Because the singers were recorded on different occasions, and because each singer took the opportunity to interpret the song personally, their renderings are in synch, yet individually varied. The result is a gentle, flowing meditation on the theme of unity within diversity that has a distinctly elegiac character.
Simpson began her career as a photographer in the late 1970s. Her early pictures often isolated a particular fragment of her mostly female subjects — hair, skin, eyes — as a metaphor for the rich psychological complexity of African-American experience. In Easy to Remember, the fragment again stands in for the whole; the mouth and lips, recast on a monumental scale, evoke a wide range of associations, from organs of expression, intimacy and love to food, eating and bodily functions.
The artist’s more recent experiments with film and video implicitly invite viewers to compare her take on African-American experience with the ubiquitous imagery of contemporary pop culture, especially movies, television and rap music videos, most of which assume a stereotypical sameness in the depiction of black life. Simpson’s lyrical pieces can be read as therapeutic psychic antidotes to an invidious tradition of dehumanizing representations of blacks that began during the era of slavery and which continues in slightly updated form to the present day.

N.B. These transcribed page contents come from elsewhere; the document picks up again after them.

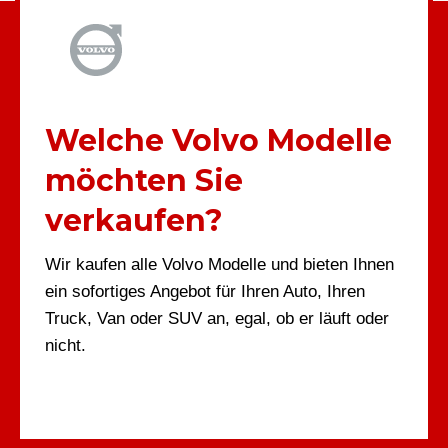
Welche Volvo Modelle
möchten Sie
verkaufen?
Wir kaufen alle Volvo Modelle und bieten Ihnen
ein sofortiges Angebot für Ihren Auto, Ihren
Truck, Van oder SUV an, egal, ob er läuft oder
nicht.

The forms Simpson adopts, however, are not those of strident protest or pointed political commentary, but rather of gentle persuasion, enchantment (Easy to Remember is literally a “sung” piece, which viewers hear well before they enter the gallery where it is installed) and, on the deepest level, an appeal for recognition of the common humanity that unites all of us. Ultimately it is these qualities, not the sophisticated technical ingenuity of Simpson’s method, that account for the rare power of this poignant yet deceptively simple work.
Courtesy: Salon 94, New York.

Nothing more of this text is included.